▼▼▼

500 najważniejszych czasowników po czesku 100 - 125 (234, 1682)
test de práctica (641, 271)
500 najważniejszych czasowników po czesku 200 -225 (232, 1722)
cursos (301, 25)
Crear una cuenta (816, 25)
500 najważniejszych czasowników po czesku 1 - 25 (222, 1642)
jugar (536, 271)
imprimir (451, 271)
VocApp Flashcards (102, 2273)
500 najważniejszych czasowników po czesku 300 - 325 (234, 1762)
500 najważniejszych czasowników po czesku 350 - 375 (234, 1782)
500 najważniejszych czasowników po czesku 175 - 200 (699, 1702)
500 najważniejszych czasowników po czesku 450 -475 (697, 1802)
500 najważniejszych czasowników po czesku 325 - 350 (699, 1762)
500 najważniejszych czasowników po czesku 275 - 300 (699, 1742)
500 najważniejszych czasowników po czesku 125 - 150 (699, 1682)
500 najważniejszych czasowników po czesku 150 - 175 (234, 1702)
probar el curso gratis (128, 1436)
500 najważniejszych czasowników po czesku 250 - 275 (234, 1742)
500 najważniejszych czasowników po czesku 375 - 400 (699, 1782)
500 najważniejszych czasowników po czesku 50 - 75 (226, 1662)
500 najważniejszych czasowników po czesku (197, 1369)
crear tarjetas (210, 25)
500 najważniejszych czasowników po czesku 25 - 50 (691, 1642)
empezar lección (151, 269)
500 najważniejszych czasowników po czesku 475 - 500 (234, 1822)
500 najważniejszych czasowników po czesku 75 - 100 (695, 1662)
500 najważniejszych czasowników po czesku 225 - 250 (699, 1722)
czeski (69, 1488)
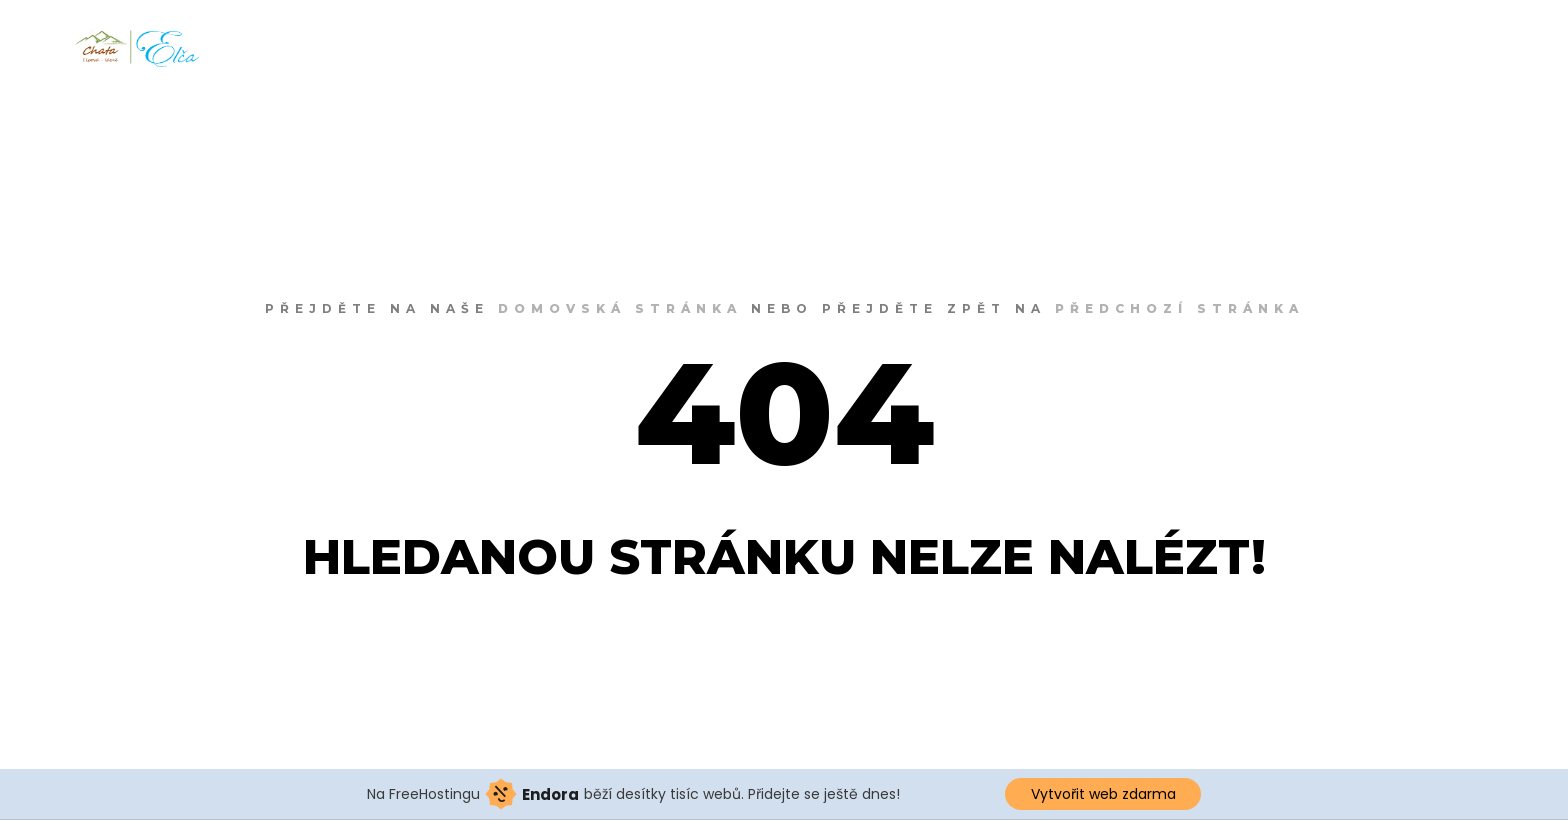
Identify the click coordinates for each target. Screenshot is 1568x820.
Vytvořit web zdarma (1103, 794)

▲▲▲

» **How to complete this task**:
Please set down every line of the listing verbatim, excluding its pictures.

» **Answer section**:
500 najważniejszych czasowników po czesku 100 - 125 (234, 1682)
test de práctica (641, 271)
500 najważniejszych czasowników po czesku 200 -225 (232, 1722)
cursos (301, 25)
Crear una cuenta (816, 25)
500 najważniejszych czasowników po czesku 1 - 25 (222, 1642)
jugar (536, 271)
imprimir (451, 271)
VocApp Flashcards (102, 2273)
500 najważniejszych czasowników po czesku 300 - 325 (234, 1762)
500 najważniejszych czasowników po czesku 350 - 375 (234, 1782)
500 najważniejszych czasowników po czesku 175 - 200 (699, 1702)
500 najważniejszych czasowników po czesku 450 -475 (697, 1802)
500 najważniejszych czasowników po czesku 325 - 350 (699, 1762)
500 najważniejszych czasowników po czesku 275 - 300 (699, 1742)
500 najważniejszych czasowników po czesku 125 - 150 (699, 1682)
500 najważniejszych czasowników po czesku 150 - 175 (234, 1702)
probar el curso gratis (128, 1436)
500 najważniejszych czasowników po czesku 250 - 275 (234, 1742)
500 najważniejszych czasowników po czesku 375 - 400 (699, 1782)
500 najważniejszych czasowników po czesku 50 - 75 (226, 1662)
500 najważniejszych czasowników po czesku (197, 1369)
crear tarjetas (210, 25)
500 najważniejszych czasowników po czesku 25 - 50 (691, 1642)
empezar lección (151, 269)
500 najważniejszych czasowników po czesku 475 - 500 (234, 1822)
500 najważniejszych czasowników po czesku 75 - 100 (695, 1662)
500 najważniejszych czasowników po czesku 225 - 250 (699, 1722)
czeski (69, 1488)
Identify the click coordinates for each target. Screenshot is 1568x820.
Vytvořit web zdarma (1103, 794)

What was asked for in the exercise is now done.